Classical HL accounts for 90% of cases, and the nodular sclerosing subtype accounts for around 80%. Our patient did not present primary pulmonary HL, as extrapulmonary extension was identified at diagnosis. Histological diagnosis of HL is often challenging in a small biopsy due to the small size of the specimen.2 Several studies have described the utility of EBUS-TBNA in the diagnosis of de novo mediastinal lymphomas, identification of lymphoma subtypes, and differential diagnoses.
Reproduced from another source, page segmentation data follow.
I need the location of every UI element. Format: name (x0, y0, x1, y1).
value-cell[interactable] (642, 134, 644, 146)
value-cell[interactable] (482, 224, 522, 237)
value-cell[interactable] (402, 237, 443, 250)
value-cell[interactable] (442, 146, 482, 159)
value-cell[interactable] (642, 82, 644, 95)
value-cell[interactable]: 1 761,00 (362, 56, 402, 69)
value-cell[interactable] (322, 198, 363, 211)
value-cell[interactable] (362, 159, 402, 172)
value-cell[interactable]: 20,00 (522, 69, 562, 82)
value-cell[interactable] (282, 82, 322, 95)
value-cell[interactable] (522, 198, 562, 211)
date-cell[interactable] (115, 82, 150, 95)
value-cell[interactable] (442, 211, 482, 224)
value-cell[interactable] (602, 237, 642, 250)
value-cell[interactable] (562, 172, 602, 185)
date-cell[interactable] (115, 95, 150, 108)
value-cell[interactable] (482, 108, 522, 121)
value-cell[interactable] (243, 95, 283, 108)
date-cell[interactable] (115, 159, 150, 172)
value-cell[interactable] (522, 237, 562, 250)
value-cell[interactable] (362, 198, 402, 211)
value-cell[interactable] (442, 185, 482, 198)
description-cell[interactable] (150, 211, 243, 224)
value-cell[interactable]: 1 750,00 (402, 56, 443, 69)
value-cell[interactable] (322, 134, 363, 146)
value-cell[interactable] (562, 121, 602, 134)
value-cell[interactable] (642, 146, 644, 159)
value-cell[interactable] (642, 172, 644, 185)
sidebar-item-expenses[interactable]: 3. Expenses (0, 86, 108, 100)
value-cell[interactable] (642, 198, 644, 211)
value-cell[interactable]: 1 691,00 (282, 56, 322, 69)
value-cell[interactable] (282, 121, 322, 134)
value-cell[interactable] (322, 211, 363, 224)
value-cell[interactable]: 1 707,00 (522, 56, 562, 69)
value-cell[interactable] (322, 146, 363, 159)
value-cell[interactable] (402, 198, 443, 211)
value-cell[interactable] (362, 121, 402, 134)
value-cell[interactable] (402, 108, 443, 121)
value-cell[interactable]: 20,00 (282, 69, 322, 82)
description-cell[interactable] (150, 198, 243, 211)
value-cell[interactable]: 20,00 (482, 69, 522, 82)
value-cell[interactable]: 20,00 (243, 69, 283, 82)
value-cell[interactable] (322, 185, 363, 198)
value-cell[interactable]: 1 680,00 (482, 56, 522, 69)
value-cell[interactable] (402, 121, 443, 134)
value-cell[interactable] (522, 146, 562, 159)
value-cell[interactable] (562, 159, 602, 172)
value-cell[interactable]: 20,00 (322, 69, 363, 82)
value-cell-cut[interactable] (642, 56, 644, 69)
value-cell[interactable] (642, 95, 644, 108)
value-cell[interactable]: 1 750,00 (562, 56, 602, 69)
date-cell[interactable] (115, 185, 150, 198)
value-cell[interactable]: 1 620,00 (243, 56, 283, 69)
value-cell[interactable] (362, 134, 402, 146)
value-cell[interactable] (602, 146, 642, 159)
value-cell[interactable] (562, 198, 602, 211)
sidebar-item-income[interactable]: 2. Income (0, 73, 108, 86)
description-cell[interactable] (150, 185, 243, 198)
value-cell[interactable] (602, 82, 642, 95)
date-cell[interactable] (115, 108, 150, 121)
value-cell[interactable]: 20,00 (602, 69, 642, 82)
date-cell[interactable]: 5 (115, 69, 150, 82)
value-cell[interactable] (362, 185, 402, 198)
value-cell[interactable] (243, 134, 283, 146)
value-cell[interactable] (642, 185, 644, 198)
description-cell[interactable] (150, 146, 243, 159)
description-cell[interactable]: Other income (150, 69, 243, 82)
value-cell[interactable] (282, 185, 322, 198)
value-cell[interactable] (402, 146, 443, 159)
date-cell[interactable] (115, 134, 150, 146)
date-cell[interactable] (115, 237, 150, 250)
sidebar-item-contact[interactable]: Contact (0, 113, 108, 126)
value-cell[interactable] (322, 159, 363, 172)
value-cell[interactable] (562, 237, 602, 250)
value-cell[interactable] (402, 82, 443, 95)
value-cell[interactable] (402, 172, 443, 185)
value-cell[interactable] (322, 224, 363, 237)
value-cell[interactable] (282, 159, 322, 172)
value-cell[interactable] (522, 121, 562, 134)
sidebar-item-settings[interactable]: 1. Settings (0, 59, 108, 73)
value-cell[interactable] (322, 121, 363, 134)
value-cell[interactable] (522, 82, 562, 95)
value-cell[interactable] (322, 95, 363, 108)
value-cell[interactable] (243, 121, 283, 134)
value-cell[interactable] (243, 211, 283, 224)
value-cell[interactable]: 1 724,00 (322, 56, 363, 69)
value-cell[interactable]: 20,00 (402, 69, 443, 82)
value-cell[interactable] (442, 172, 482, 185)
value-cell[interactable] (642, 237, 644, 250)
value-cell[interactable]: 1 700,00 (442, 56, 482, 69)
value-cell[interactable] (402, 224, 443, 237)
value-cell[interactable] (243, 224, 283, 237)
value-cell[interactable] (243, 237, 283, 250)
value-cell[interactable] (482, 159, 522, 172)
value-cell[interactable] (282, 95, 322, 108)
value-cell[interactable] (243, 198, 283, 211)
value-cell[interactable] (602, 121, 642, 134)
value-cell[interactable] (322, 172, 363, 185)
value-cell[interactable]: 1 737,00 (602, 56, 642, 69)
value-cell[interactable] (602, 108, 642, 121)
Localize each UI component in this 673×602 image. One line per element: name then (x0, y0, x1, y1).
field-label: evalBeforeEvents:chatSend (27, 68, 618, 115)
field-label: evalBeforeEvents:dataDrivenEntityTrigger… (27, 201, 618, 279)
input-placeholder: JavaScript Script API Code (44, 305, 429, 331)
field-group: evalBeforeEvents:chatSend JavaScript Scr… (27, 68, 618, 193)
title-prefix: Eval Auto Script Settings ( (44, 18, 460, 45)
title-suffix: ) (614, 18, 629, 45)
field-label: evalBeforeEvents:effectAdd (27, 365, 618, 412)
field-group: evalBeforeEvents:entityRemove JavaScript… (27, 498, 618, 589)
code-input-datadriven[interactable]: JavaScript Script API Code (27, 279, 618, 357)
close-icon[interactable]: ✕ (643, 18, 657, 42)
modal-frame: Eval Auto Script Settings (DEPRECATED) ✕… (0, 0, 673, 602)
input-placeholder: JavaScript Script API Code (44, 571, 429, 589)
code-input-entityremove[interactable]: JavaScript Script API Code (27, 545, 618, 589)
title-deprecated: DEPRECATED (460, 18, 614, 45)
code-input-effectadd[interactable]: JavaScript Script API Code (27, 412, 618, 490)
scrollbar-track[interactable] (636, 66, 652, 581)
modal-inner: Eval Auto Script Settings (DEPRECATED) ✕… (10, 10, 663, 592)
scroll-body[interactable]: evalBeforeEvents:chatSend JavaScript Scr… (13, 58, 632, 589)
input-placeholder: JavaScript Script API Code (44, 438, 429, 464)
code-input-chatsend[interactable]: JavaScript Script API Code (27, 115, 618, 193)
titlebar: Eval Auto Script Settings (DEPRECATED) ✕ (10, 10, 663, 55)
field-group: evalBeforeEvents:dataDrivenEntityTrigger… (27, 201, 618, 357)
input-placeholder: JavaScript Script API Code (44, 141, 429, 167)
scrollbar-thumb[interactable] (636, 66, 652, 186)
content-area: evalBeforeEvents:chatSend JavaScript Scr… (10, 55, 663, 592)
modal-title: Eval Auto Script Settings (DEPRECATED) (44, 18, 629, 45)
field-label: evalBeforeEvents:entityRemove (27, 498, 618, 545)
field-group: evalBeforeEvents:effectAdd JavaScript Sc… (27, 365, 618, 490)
It is the preferred initial diagnostic test, and has a diagnostic sensitivity of 90.0%. However, in some cases of nodular sclerosing HL it may be very difficult or impossible to obtain enough neoplastic cells for the necessary studies and to recognize HRS cells by needle biopsy. Background infiltrates of inflammatory cells may be considered nonspecific inflammation. Excisional biopsy by mediastinoscopy or thoracoscopy is required to confirm the diagnosis.2,3

Radiographic changes seen in HL with pulmonary involvement include direct invasion from involved lymph nodes or via bronchopulmonary lymphatics with peribronchial infiltrates, patchy pneumonic infiltrates, or parenchymal nodules. Sites of disease tend to occur at bifurcation points of the bronchi and pulmonary vasculature.4 Differential diagnosis is complex, and includes infectious or inflammatory causes or malignancy, such as lung carcinoma.5 The aim of this report is to add to the current literature and to draw attention to the need to consider HL among the possible differential diagnoses, provided radiological results are correlated with appropriate clinical and laboratory evaluations.